Я не боялся Старика, ничуть, мне и самому было странно — как это вдруг я не боюсь Старика, распевающего о гробах, я даже взглянул на него как на доброго старого приятеля, которого рад повстречать; сегодня, во всяком случае, я чувствую, что рад, — нынче, после бюро, мне даже подумалось, что и его кто-нибудь крепко обидел, — иначе зачем бы ему торчать на приступке в этом драном, ветхом плаще, болтавшемся на костлявых, острых плечах, да еще босиком, в коросте, да подвыпившим; мне стало жаль его.
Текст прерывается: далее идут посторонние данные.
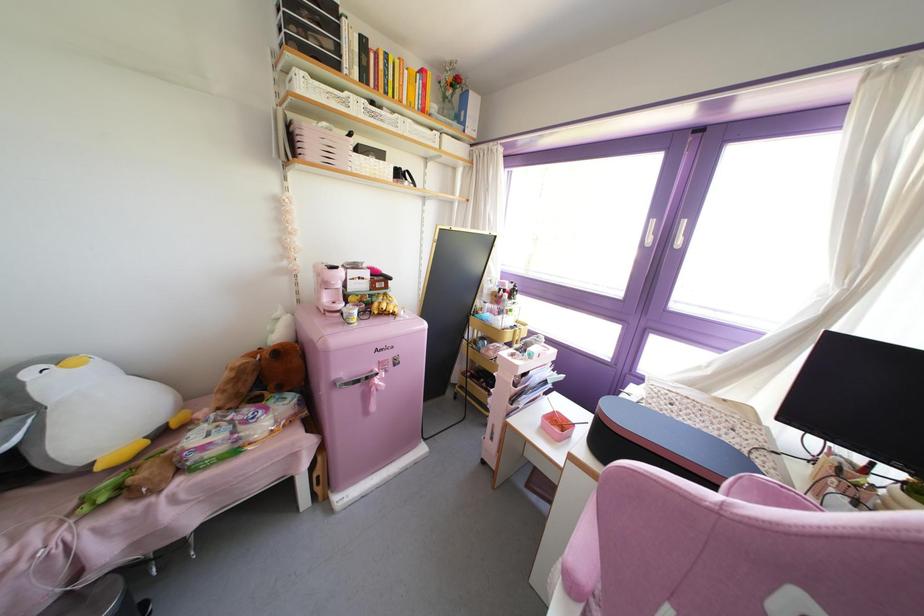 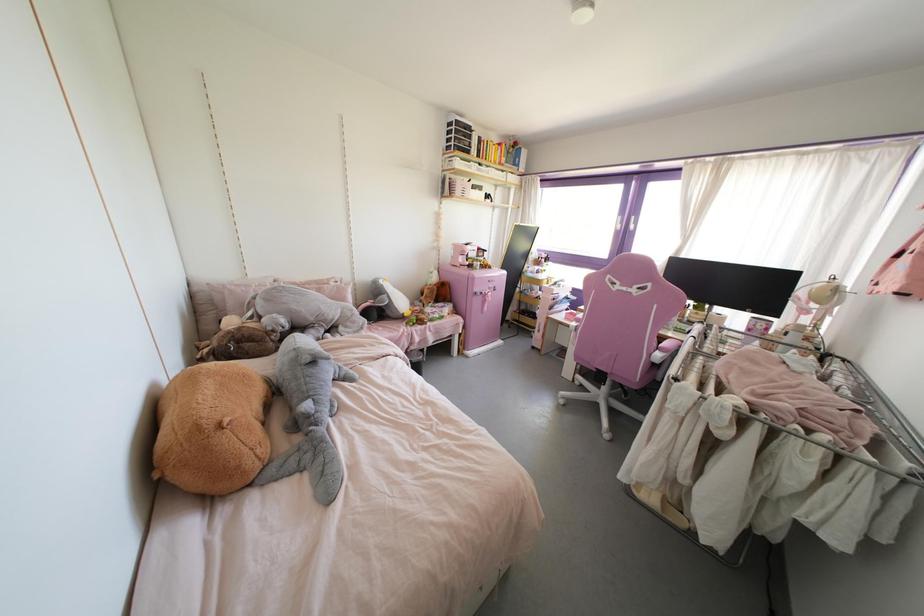 Looking at this image, in a continuous first-person perspective shot, in which direction is the camera moving?

The cameraman walked toward left, backward. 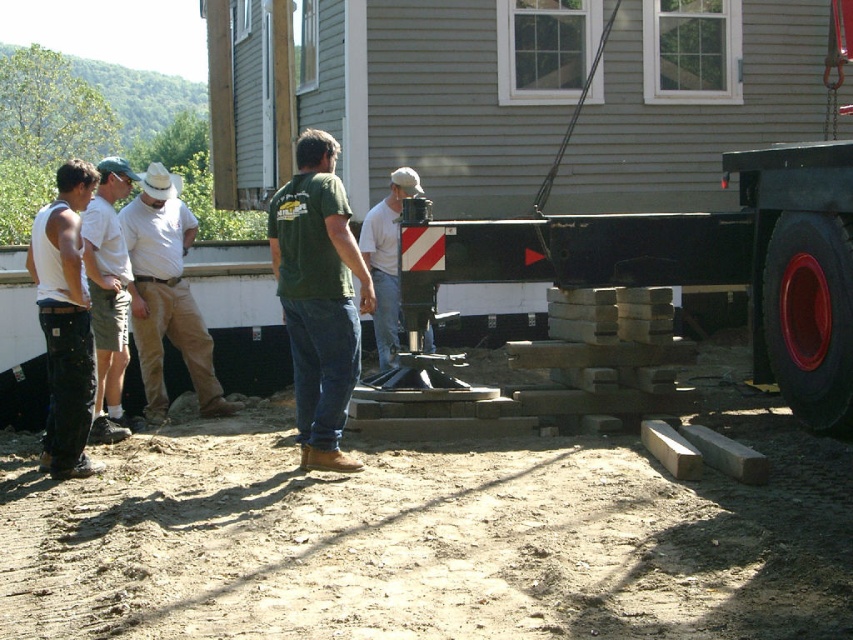 You are a construction worker who needs to deliver a tool to the person wearing denim pants at left without disturbing the person in light brown shorts at left. Which direction should you approach from?

You should approach from behind the light brown shorts at left since the denim pants at left is in front of light brown shorts at left, meaning the denim pants at left is closer to you. By going behind the light brown shorts at left, you can reach the denim pants at left without disturbing the other person.

You are a construction worker who needs to cross from the left side of the dirt ground to the right side. There are two workers wearing denim pants at left and khaki cotton pants at center. Which worker should you avoid stepping behind to ensure a clear path?

You should avoid stepping behind the khaki cotton pants at center because the denim pants at left is in front of them, blocking the direct path to the right side.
Я повторил:

«Почему, Старик, своих?..»

«Будто я не вижу… — Старец печально улыбнулся, даже, пожалуй, не губами, которые были сухими и бесцветными, как и все его лицо, как выпростанные из-под нищенского плаща руки или этот серый треугольник груди «заостренным, покрытым паршой подбородком, — а словно этой буроватой реденькой щетиной по обе стороны рта; его глаза не меняли своего печального выражения, они как бы закоченели; да, его путь, судя по всему, вовсе не был усеян розами; может, это был вовсе не Старик? — Будто не вижу, дитятко, какой ты несчастненький…»

«Несчастненький? Не то слово, старина…»

«Да ты присядь… — он снова кивнул на приступок. —

Собачка не тронет…»

Он даже ослабил поводок, который неизвестно зачем продолжал держать; нес, вильнув хвостом, умчался; тогда старый человек протянул мне стакан.

«На, согрейся…»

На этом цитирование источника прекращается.